▸ **Your task**
Without the images, write out the whole listing exactly.

** Opening Records for processing block **

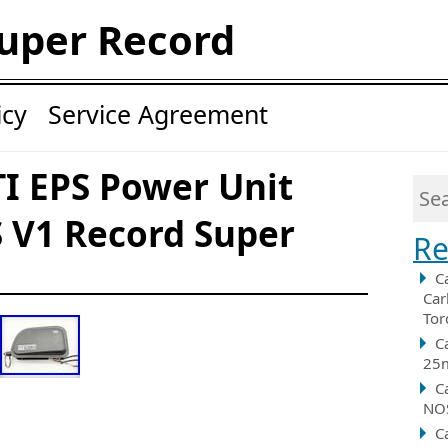
uper Record
icy
Service Agreement
I EPS Power Unit
 V1 Record Super
Re
C
Car
Tor
C
25m
C
NOS
C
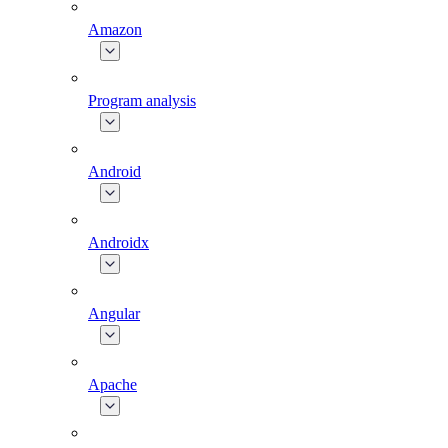
Amazon
Program analysis
Android
Androidx
Angular
Apache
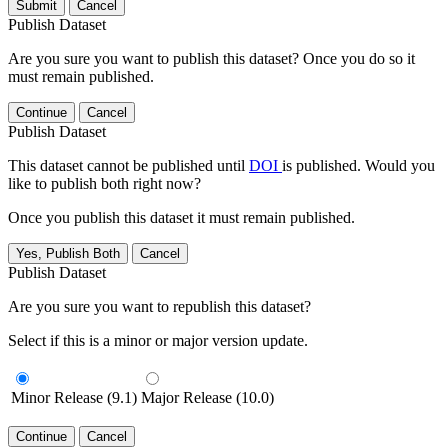
Submit
Cancel
Publish Dataset
Are you sure you want to publish this dataset? Once you do so it
must remain published.
Continue
Cancel
Publish Dataset
This dataset cannot be published until
DOI
is published. Would you
like to publish both right now?
Once you publish this dataset it must remain published.
Yes, Publish Both
Cancel
Publish Dataset
Are you sure you want to republish this dataset?
Select if this is a minor or major version update.
Minor Release (9.1)
Major Release (10.0)
Continue
Cancel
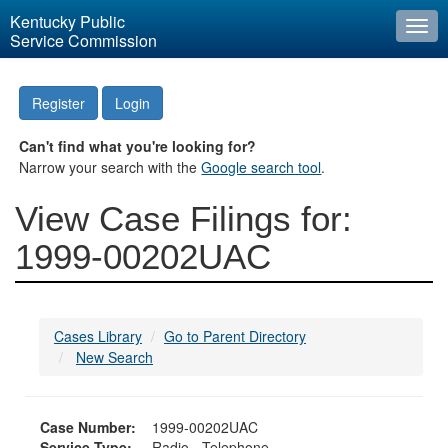
Kentucky Public
Togg
Service Commission
navi
Register
Login
Can't find what you're looking for?
Narrow your search with the
Google search tool
.
View Case Filings for:
1999-00202UAC
Cases Library
Go to Parent Directory
New Search
Case Number:
1999-00202UAC
Service Type:
Radio - Telephone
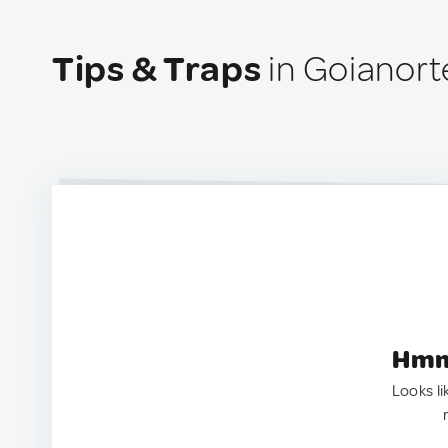
Tips & Traps
in Goianorte
Hmm.
Looks li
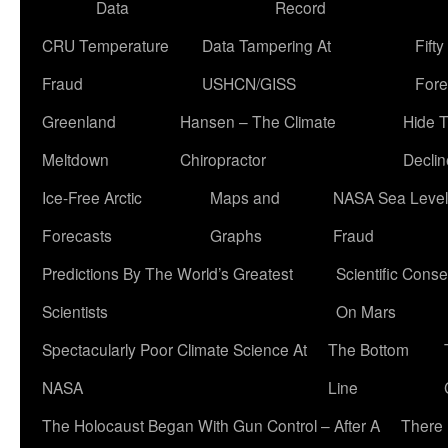
Data
Record
CRU Temperature
Data Tampering At
Fift
Fraud
USHCN/GISS
Fore
Greenland
Hansen – The Climate
Hide 
Meltdown
Chiropractor
Declin
Ice-Free Arctic
Maps and
NASA Sea Level
Forecasts
Graphs
Fraud
Predictions By The World’s Greatest
Scientific Conse
Scientists
On Mars
Spectacularly Poor Climate Science At
The Bottom
NASA
Line
The Holocaust Began With Gun Control – After A
There 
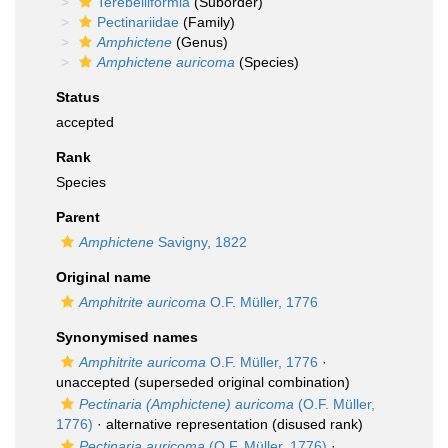
Terebelliformia
(Suborder)
Pectinariidae
(Family)
Amphictene
(Genus)
Amphictene auricoma
(Species)
Status
accepted
Rank
Species
Parent
Amphictene
Savigny, 1822
Original name
Amphitrite auricoma
O.F. Müller, 1776
Synonymised names
Amphitrite auricoma
O.F. Müller, 1776
·
unaccepted
(superseded original combination)
Pectinaria (Amphictene) auricoma
(O.F. Müller,
1776)
·
alternative representation
(disused rank)
Pectinaria auricoma
(O.F. Müller, 1776)
·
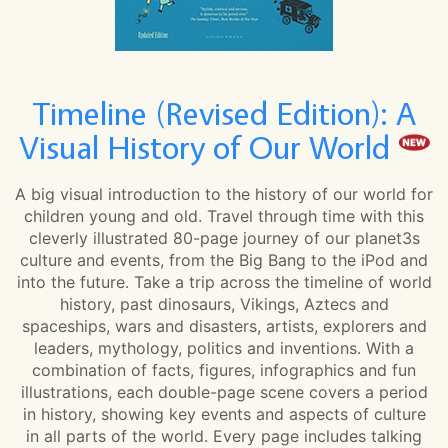
Timeline (Revised Edition): A
Visual History of Our World
A big visual introduction to the history of our world for
children young and old. Travel through time with this
cleverly illustrated 80-page journey of our planet3s
culture and events, from the Big Bang to the iPod and
into the future. Take a trip across the timeline of world
history, past dinosaurs, Vikings, Aztecs and
spaceships, wars and disasters, artists, explorers and
leaders, mythology, politics and inventions. With a
combination of facts, figures, infographics and fun
illustrations, each double-page scene covers a period
in history, showing key events and aspects of culture
in all parts of the world. Every page includes talking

** Closing Records for processing block **

▸ **Output for this task**
uper Record
icy
Service Agreement
I EPS Power Unit
 V1 Record Super
Re
C
Car
Tor
C
25m
C
NOS
C
Amazon
Program analysis
Android
Androidx
Angular
Apache
Submit
Cancel
Publish Dataset
Are you sure you want to publish this dataset? Once you do so it
must remain published.
Continue
Cancel
Publish Dataset
This dataset cannot be published until
DOI
is published. Would you
like to publish both right now?
Once you publish this dataset it must remain published.
Yes, Publish Both
Cancel
Publish Dataset
Are you sure you want to republish this dataset?
Select if this is a minor or major version update.
Minor Release (9.1)
Major Release (10.0)
Continue
Cancel
Kentucky Public
Togg
Service Commission
navi
Register
Login
Can't find what you're looking for?
Narrow your search with the
Google search tool
.
View Case Filings for:
1999-00202UAC
Cases Library
Go to Parent Directory
New Search
Case Number:
1999-00202UAC
Service Type:
Radio - Telephone
Tips & Traps
in Goianorte
Hmm.
Looks li
Data
Record
CRU Temperature
Data Tampering At
Fift
Fraud
USHCN/GISS
Fore
Greenland
Hansen – The Climate
Hide 
Meltdown
Chiropractor
Declin
Ice-Free Arctic
Maps and
NASA Sea Level
Forecasts
Graphs
Fraud
Predictions By The World’s Greatest
Scientific Conse
Scientists
On Mars
Spectacularly Poor Climate Science At
The Bottom
NASA
Line
The Holocaust Began With Gun Control – After A
There 
Terebelliformia
(Suborder)
Pectinariidae
(Family)
Amphictene
(Genus)
Amphictene auricoma
(Species)
Status
accepted
Rank
Species
Parent
Amphictene
Savigny, 1822
Original name
Amphitrite auricoma
O.F. Müller, 1776
Synonymised names
Amphitrite auricoma
O.F. Müller, 1776
·
unaccepted
(superseded original combination)
Pectinaria (Amphictene) auricoma
(O.F. Müller,
1776)
·
alternative representation
(disused rank)
Pectinaria auricoma
(O.F. Müller, 1776)
·
Timeline (Revised Edition): A
Visual History of Our World
A big visual introduction to the history of our world for
children young and old. Travel through time with this
cleverly illustrated 80-page journey of our planet3s
culture and events, from the Big Bang to the iPod and
into the future. Take a trip across the timeline of world
history, past dinosaurs, Vikings, Aztecs and
spaceships, wars and disasters, artists, explorers and
leaders, mythology, politics and inventions. With a
combination of facts, figures, infographics and fun
illustrations, each double-page scene covers a period
in history, showing key events and aspects of culture
in all parts of the world. Every page includes talking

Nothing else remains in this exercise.